Forest Shadows, for dVerse Poets, Aug 5, 2025

Forest Shadows

A man is bending his wife—
melding their shadows with the green forest.
They do not listen
to the nearby cannon’s roar––
will not imagine
that their life together,
so new,
might
not
stretch
into
the
future.

When he looks at his pocket watch,
someday children
ringing a well-stocked table
vanish in
her imagination.

He lifts his musket to his shoulder,
trying to believe
in a future
and in it,
this memory:
two shadows
joined as one,
invisible against
the forest wall.

For dVerse Poets, the prompt is “Forest”. If you’d like to participate, go HERE.

“Song of Mexico” for dVerse Poets, July 30, 2025

(And yes, if you were wondering, the skull is actually part of the helmet of a man driving by on his motorcycle!)

Canción de México
(Song of Mexico)

This small café sits on the square,
or rather the rectangle.
The gas trucks pass by, blaring “Gaaaaas,”
their grounding chains a-jangle.

Trucks and cycles lacking mufflers roar by every minute,
accompanied by the beat of bass drums
pouring out the windows of the passing cars,
drowning out the music they were meant to accent.

The guinea fowl make such a ruckus that they sound insane,
but to complain about the noise in Mexico’s inane.
The daily garbage trucks, the water truck and all the rest
all live by the assurance that what’s loudest is the best.

I drink my coffee, eat my muffin, try to grin and bear it;
but when she sets a napkin down, I grab at it and tear it.
And even though one part of me says that I shouldn’t dare it,
I use a bit to wipe my lips.

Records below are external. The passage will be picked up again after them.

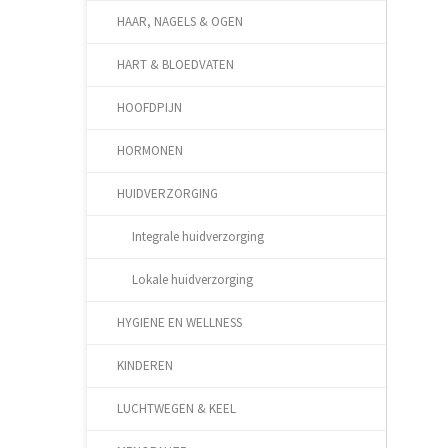
HAAR, NAGELS & OGEN
HART & BLOEDVATEN
HOOFDPIJN
HORMONEN
HUIDVERZORGING
Integrale huidverzorging
Lokale huidverzorging
HYGIENE EN WELLNESS
KINDEREN
LUCHTWEGEN & KEEL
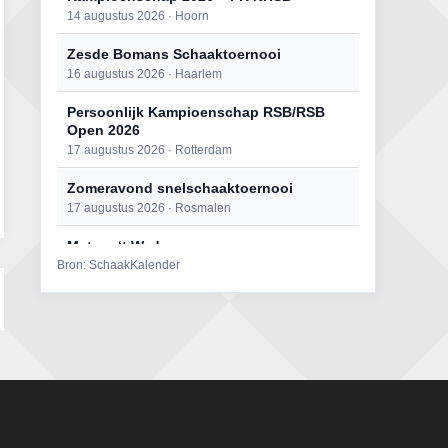
14 augustus 2026 · Hoorn
Zesde Bomans Schaaktoernooi
16 augustus 2026 · Haarlem
Persoonlijk Kampioenschap RSB/RSB
Open 2026
17 augustus 2026 · Rotterdam
Zomeravond snelschaaktoernooi
17 augustus 2026 · Rosmalen
Mat op ‘t Wad
Bron: SchaakKalender
22 augustus 2026 · Den Burg, Texel
Open 6e Senioren-50+ Zomer-
rapidschaaktoernooi
22 augustus 2026 · Udenhout, Gemeente Tilburg
Simultaan The Butcher
22 augustus 2026 · Utrecht
2e Utrechts kroegloperstoernooi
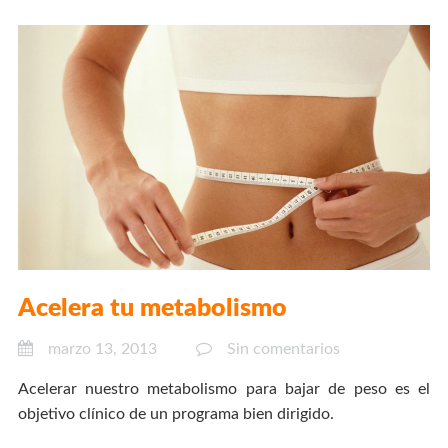
Acelera tu metabolismo
marzo 13, 2013
Sin comentarios
Acelerar nuestro metabolismo para bajar de peso es el
objetivo clínico de un programa bien dirigido.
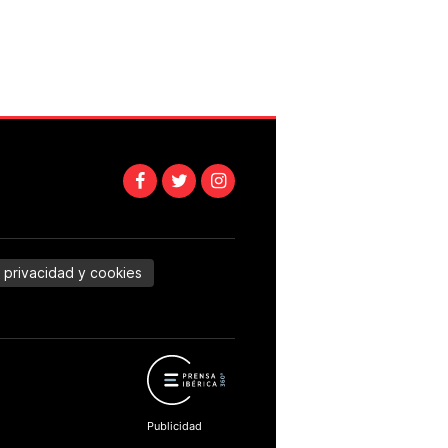
e privacidad y cookies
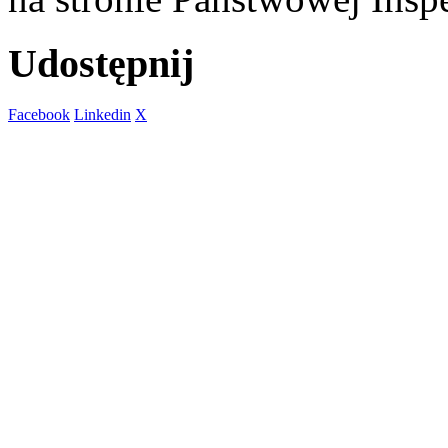
Udostępnij
Facebook
Linkedin
X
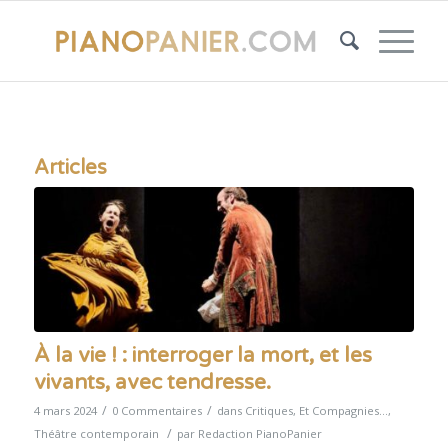
Articles
À la vie ! : interroger la mort, et les
vivants, avec tendresse.
/
/
4 mars 2024
0 Commentaires
dans
Critiques
,
Et Compagnies...
,
/
Théâtre contemporain
par
Redaction PianoPanier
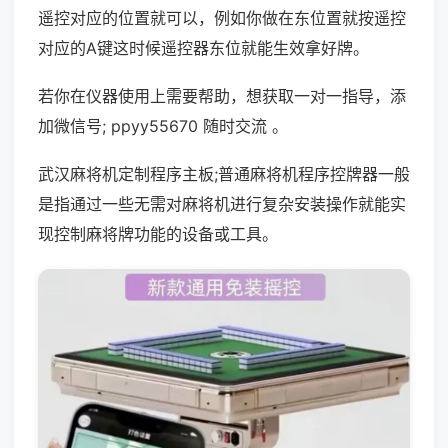
遥控对应的位置就可以，例如你做在东位置就按遥控
对应的A键这时候遥控器东位就能生效拿好牌。
若你在仪器使用上需要帮助，想获取一对一指导，添
加微信号; ppyy55670 随时交流 。
武汉麻将机定制程序主板;普通麻将机程序控牌器一般
是指通过一些无需对麻将机进行复杂安装操作就能实
现控制麻将牌功能的设备或工具。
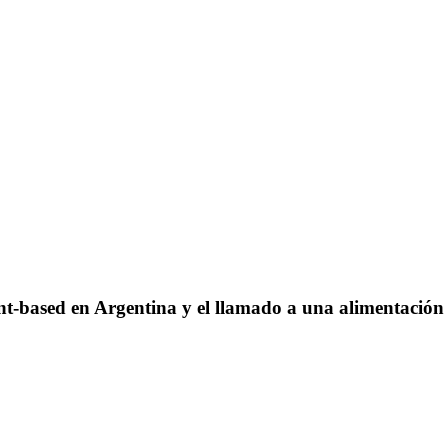
sed en Argentina y el llamado a una alimentación 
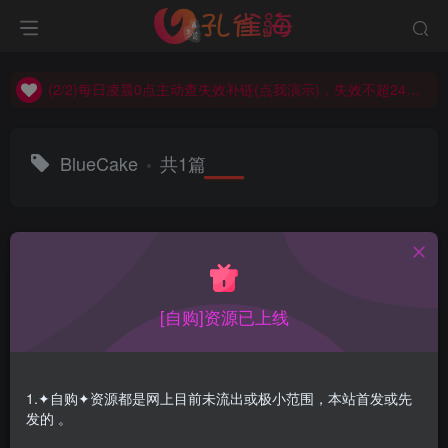
(2/2)每日凌晨0点主动查失效补链(点我演示)，失效不超24小时，
(1/2)永久发布，备用网址点这：kongque.org，点我（原域名失效）！
(2/2)每日凌晨0点主动查失效补链(点我演示)，失效不超24小时，
(1/2)永久发布，备用网址点这：kongque.org，点我（原域名失效）！
BlueCake
共1篇
排序
更新
浏览
点赞
评论
[自购]资源已上线
1.✦自购✦资源都是网上目前未流出或极小范围，本站首发或先
发的 。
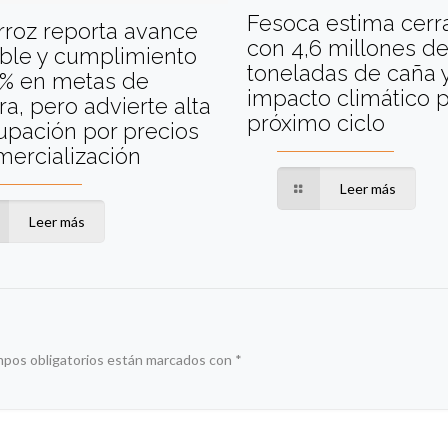
Fesoca estima cerra
rroz reporta avance
con 4,6 millones d
able y cumplimiento
toneladas de caña 
0% en metas de
impacto climático p
a, pero advierte alta
próximo ciclo
upación por precios
ercialización
Leer más
Leer más
mpos obligatorios están marcados con
*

The other part? I wear it!

I stuff a wad in either ear, and though I still hear all,
I go by the illusion that I hear it from afar.
Sometimes I feel the threat of age, so quickly it is nearing;
but if I lose one faculty, dear God, please make it hearing!

This song is in jest, for in truth, I love Mexico, even her sounds, for in spite of this poem, not all of them are loud. Go HERE to read another piece about the music of Mexico.

The prompt for dVerse Poets was to write a poem about music that is meaningful to me. Go HERE to read poems others wrote to this prompt.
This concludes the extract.